Try doing cardio that gets your heart pumping fast and burns a ton of calories, like running, jumping rope, and biking. Plus – those 3 activities also tone your legs, which will come in handy once you shed all the thigh fat you’re trying to get rid of.
Burning calories is key to reducing your overall body fat, and heart-pumping cardio is going to make that happen. Choose the types that burn the most calories, such as biking, running, and jumping rope. As a bonus, these also tone the legs while you're doing them. Do 60-minute sessions five times a week to really notice a difference.
2. GET HIGH
With your incline, that is. Pump up the treadmill's incline, find some hills to bike or run up, or take the stairs outside or in your home. You'll instantly feel your heart rate increase, which means you're working harder and burning more calories than if you were to stick to a flat surface. Incline also targets the thighs, hamstrings, and tush, toning your lower body.
3. SPOT TONE
With all the cardio you're doing that's stripping away that extra layer of fat surrounding your lower body, you want to reveal strong, toned muscles underneath. Doing moves that sculpt your inner and outer thighs, hamstrings, and butt will make your legs look leaner and slimmer.
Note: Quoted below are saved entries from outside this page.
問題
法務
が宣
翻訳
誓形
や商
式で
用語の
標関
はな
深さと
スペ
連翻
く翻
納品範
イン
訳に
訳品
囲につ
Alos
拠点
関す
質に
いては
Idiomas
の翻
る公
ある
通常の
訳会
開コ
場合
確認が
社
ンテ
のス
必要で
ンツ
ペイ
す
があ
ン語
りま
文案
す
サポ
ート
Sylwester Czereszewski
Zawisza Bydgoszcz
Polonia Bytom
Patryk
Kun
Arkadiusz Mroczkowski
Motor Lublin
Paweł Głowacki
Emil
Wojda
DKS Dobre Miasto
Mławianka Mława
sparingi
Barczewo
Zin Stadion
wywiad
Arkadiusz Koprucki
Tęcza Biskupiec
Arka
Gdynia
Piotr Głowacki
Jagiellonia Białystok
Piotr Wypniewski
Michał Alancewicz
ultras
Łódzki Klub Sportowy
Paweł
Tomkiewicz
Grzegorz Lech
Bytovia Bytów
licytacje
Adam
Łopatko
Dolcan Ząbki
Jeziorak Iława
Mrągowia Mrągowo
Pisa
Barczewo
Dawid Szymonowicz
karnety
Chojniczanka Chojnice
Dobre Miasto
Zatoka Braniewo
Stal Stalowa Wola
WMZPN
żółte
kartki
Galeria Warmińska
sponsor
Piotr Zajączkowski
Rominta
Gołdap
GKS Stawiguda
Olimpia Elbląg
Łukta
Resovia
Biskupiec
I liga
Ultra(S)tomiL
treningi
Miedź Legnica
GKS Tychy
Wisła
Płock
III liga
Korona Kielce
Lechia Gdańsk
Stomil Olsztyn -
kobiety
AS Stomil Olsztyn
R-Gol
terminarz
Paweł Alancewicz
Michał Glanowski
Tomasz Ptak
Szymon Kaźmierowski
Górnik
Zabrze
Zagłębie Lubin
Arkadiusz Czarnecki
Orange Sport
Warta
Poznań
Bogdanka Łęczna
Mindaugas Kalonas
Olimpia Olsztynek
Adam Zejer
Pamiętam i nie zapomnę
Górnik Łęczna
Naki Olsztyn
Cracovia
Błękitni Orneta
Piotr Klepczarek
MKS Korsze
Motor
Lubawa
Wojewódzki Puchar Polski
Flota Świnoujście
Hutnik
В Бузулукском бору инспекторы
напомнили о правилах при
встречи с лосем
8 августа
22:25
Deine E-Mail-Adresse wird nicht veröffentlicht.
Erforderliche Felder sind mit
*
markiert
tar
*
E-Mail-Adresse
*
Do exercises that help shape the muscles on your thighs, hamstrings and butt. That means doing more squats and lunges to really tone those muscles and get your legs and butt looking great.
4. Eat Small Meals Over The Course Of The Day
Definitely don't skip the first meal of the day since it'll jumpstart your metabolism, which helps to reduce your overall body fat to reveal your leaner legs. Pass on sugary meals with refined carbs, and opt for a combo of protein and fiber-filled complex carbs. The protein will give you energy so you'll feel pumped for that early-morning cardio workout. As an added bonus, it also helps build muscle. The carbs will sustain that energy and keep you feeling full.
5. Write Down What You Eat
You can't slim down by exercise alone. It's important to cut calories as well and to know your daily calorie intake. Though it may seem tedious, keeping a food journal works—in fact, one study found that those who logged what they ate six days a week lost twice as much weight as those who only kept track of a day or less. In order to lose a pound a week, you need to cut 500 calories a day—250 through exercise and 250 through diet is a good breakdown. Just be sure not to dip below 1,200 calories. Writing it down will keep you accountable for every bite.
6. DRINK MORE WATER
Choose water every time you reach for a drink, and you'll save hundreds of calories by avoiding sodas, fruit juices, and other sweetened beverages. Aside from being zero calories, H2O will keep you hydrated, which also helps with weight loss. Keep water close by, and sip it often, especially before meals—filling up on water before eating helps encourage portion control.
7. Get Enough Sleep
The facts bear this out – if you’re not getting enough sleep, you’re not going to lose fat, no matter how intensely you’re working out.
Your body needs sleep to rest and recover from activities, and reshape your body while you’re sleeping. If you’re not getting enough rest, you won’t see the results you want – plus you’ll be more likely to snack on unhealthy stuff during the day.
8. SNACK OFTEN
Eating a little something every few hours will prevent hunger from causing you to overeat, so be sure to eat a snack in between meals. Keep it under 150 calories, and choose foods high in protein and fiber to fill you up and offer energy. Here are 150-calorie homemade snack ideas.
9. Remember Genetics
If you’re really not seeing the results that you want, and you’ve been following all the items on this list, think about your body shape – as well as your mom’s, aunts, sisters, and grandmother’s body shape.
If all of you have pear-shaped bodies, it’s something that’s determined by genetics – not by how hard you work. If that’s the case, don’t worry, obsess, or stress about it – there’s not a whole lot you can do to change it. But that’s ok – by following the advice on this list, you’ll get your body into the best shape possible – and look pretty damn good while you’re doing it.